Devices & Diagnostics

Monteris has developed an innovative laser tool that allows surgeons to selectively burn away lesions and tumors in the brain

Monteris is changing the approach of certain neurosurgery procedures with a laser probe and a different use of MRI imaging.

Monteris

Monteris has developed the The NeuroBlate System, which essentially is a probe that provides laser, thermo energy to the brain, in combination with other hardware and software used with an existing MRI scanner.

John Schellhorn is the President and CEO of Monteris Medical and has had an expansive career in the medical device space. He shared in an interview about the NeuroBlate System, which has been FDA cleared and on the market since April of 2013, and the unmet need it fills when it comes to neurological surgeries and the ability to ablate (treat with lethal heat) lesions or tumors.

Can you discuss how this technology works?

Our system is an MRI compatible neurosurgical ablation tool – what that means in English is that we use an MRI to give us precise thermal images of tissue that we are targeting to destroy in the brain. Counterintuitively we don’t need the MRI to see the lesions, we can use perioperative images, but the MRI can give us a very precise level of temperature detail at the pixel level.

We are able to guide a laser catheter, smaller than a number two pencil eraser, into the area of interest. We are able to manipulate that probe with our MRI compatible robot. We fire the laser and take a thermal map of the area and incorporate it into our proprietary software. We can then very precisely target the ablation to the exact contours of the lesion.

Normally with neurological surgeries, you would only take an MRI scan after the procedure is over for confirmation of what you’ve done. In our case, we are using it in real-time and getting a continuous feedback loop on exactly the extent of the lesion ablation, which allows the surgeon to have no doubt about how much of the lesion he or she has destroyed or how much is left.

Five years ago, in neurosurgery this capability would have been considered preposterous.

What has been the challenge with neurosurgery in the past that this technology addresses?

The problem hasn’t always been that you couldn’t use a laser but it was that you couldn’t see what you were doing, and in the brain you only want to destroy the part that’s the target and preserve the rest of it because you need it. We are now able to operate safely and consistently in areas of the brain that surgeons are either reluctant to operate on, afraid to operate on or simply won’t operate in because of the substantial collateral damage that occurs.

We are able to target our trajectories precisely enough that we can avoid eloquent tissue, and this is a significant advance for patients who would have had no surgical options previously.

Throughout clinical trials how have you been able to establish NeuroBlate’s efficacy?

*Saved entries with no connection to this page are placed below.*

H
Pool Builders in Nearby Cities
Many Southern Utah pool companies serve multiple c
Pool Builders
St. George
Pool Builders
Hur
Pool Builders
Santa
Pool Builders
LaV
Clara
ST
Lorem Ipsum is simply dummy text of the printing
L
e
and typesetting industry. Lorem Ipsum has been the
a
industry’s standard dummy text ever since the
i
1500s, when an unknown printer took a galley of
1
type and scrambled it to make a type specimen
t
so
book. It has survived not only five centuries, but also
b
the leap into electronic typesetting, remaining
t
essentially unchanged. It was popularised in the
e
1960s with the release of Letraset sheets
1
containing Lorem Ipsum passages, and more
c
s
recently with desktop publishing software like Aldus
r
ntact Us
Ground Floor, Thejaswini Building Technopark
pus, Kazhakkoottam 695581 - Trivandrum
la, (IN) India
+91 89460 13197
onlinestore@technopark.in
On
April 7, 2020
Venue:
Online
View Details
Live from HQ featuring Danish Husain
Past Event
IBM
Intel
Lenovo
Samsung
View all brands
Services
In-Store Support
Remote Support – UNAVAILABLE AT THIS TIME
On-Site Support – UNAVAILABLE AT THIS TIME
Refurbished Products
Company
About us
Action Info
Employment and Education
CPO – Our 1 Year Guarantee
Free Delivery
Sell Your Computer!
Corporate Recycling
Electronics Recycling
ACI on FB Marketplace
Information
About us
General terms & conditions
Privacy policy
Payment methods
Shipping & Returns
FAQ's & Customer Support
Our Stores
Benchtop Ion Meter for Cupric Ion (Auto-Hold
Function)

With our patients, most of them are going home the next day with just a stitch or two in their head, which is extraordinary when you think about craniotomies, at a minimum it’s three to four days and there are other complications with blood loss and infection. We know our surgeons are getting great results because they keep coming back to the technology. But we feel the next phase is to not only continue with the rapid commercialization of the system, but the company is invested in clinical trials that will scientifically prove the efficacy of this technology. We are embarking in those right now. We now have 40 installations of the systems in the U.S., and we will grow that expansively this year.

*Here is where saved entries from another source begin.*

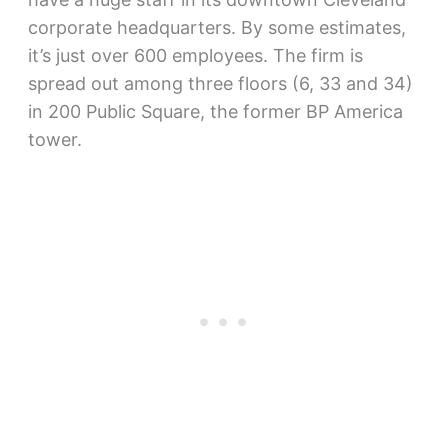
corporate headquarters. By some estimates,
it’s just over 600 employees. The firm is
spread out among three floors (6, 33 and 34)
in 200 Public Square, the former BP America
tower.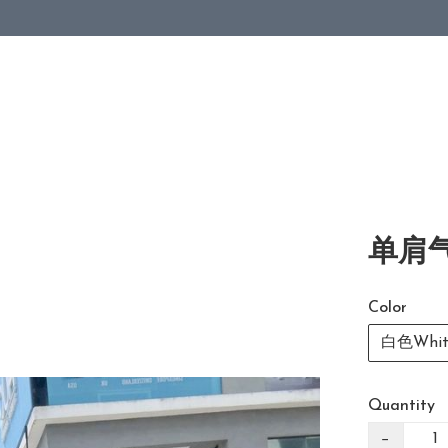
单肩气
Color
白色Whit
Quantity
−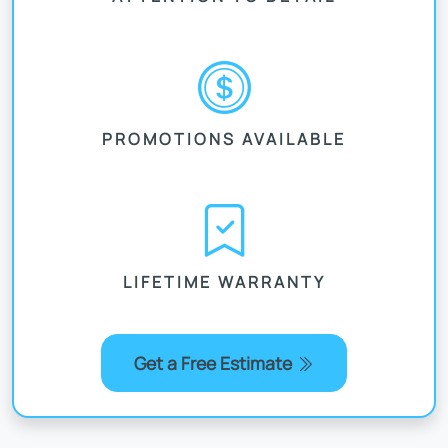
PROMOTIONS AVAILABLE
LIFETIME WARRANTY
Get a Free Estimate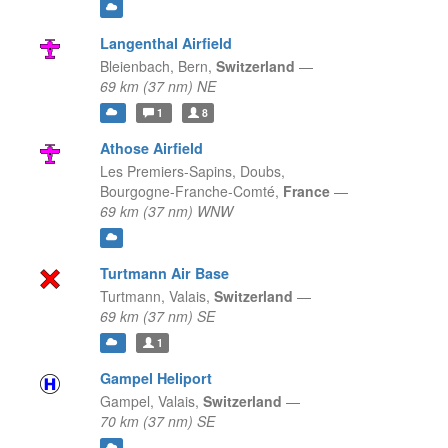
Langenthal Airfield
Bleienbach,
Bern,
Switzerland
—
69 km (37 nm) NE
1
8
Athose Airfield
Les Premiers-Sapins, Doubs,
Bourgogne-Franche-Comté,
France
—
69 km (37 nm) WNW
Turtmann Air Base
Turtmann,
Valais,
Switzerland
—
69 km (37 nm) SE
1
Gampel Heliport
Gampel,
Valais,
Switzerland
—
70 km (37 nm) SE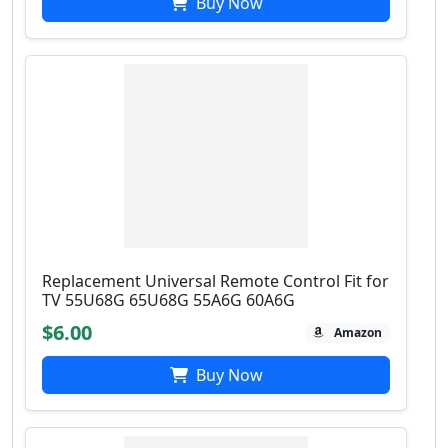
Buy Now
Replacement Universal Remote Control Fit for
TV 55U68G 65U68G 55A6G 60A6G
$6.00
Amazon
Buy Now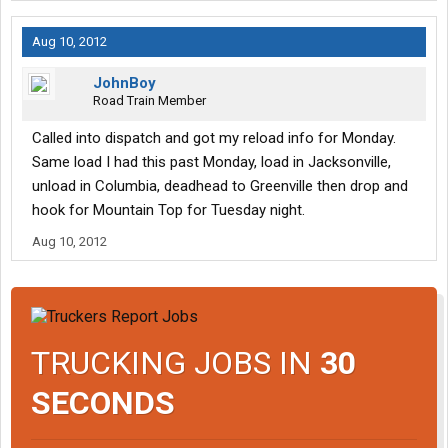
Aug 10, 2012
JohnBoy
Road Train Member
Called into dispatch and got my reload info for Monday.
Same load I had this past Monday, load in Jacksonville,
unload in Columbia, deadhead to Greenville then drop and
hook for Mountain Top for Tuesday night.
Aug 10, 2012
TRUCKING JOBS IN
30
SECONDS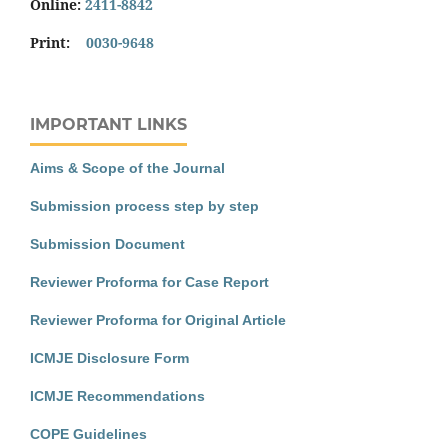
Online:
2411-8842
Print:
0030-9648
IMPORTANT LINKS
Aims & Scope of the Journal
Submission process step by step
Submission Document
Reviewer Proforma for Case Report
Reviewer Proforma for Original Article
ICMJE Disclosure Form
ICMJE Recommendations
COPE Guidelines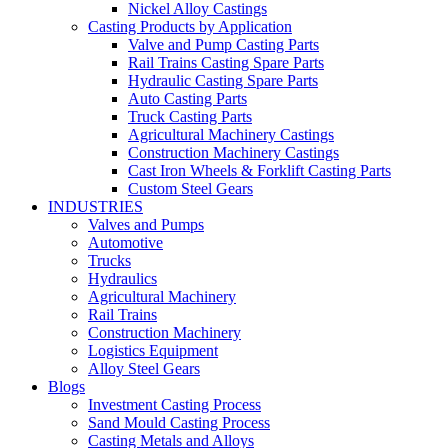
Nickel Alloy Castings
Casting Products by Application
Valve and Pump Casting Parts
Rail Trains Casting Spare Parts
Hydraulic Casting Spare Parts
Auto Casting Parts
Truck Casting Parts
Agricultural Machinery Castings
Construction Machinery Castings
Cast Iron Wheels & Forklift Casting Parts
Custom Steel Gears
INDUSTRIES
Valves and Pumps
Automotive
Trucks
Hydraulics
Agricultural Machinery
Rail Trains
Construction Machinery
Logistics Equipment
Alloy Steel Gears
Blogs
Investment Casting Process
Sand Mould Casting Process
Casting Metals and Alloys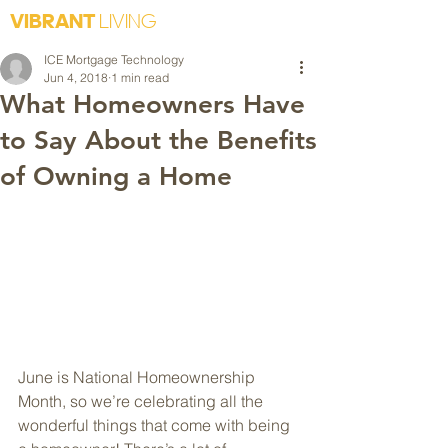
VIBRANT
LIVING
ICE Mortgage Technology
Jun 4, 2018
1 min read
What Homeowners Have
to Say About the Benefits
of Owning a Home
June is National Homeownership 
Month, so we’re celebrating all the 
wonderful things that come with being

Where did the motivation for this company and particular technology come from?

The company’s founder, Dr. Mark Torchia, PhD, Director of Clinical Research at the University of Manitoba, observed patients back in the mid-80s with brain tumors and they would have very few options available to them and survival rates were low. He saw that lasers were beginning to be prominent in medicine, and he speculated at the time that lasers could be used in a minimally invasive way to ablate tumors from the inside out. The problem at the time was that there was no way to measure the efficacy of what you were doing. It wasn’t until the early 2000’s that there was better MRI technology and systems like Brainlab that we got the ability for more accurate navigation. Once these technologies were developed, Torchia started raising seed money. It’s been a long process toward development before we had a product available in 2014.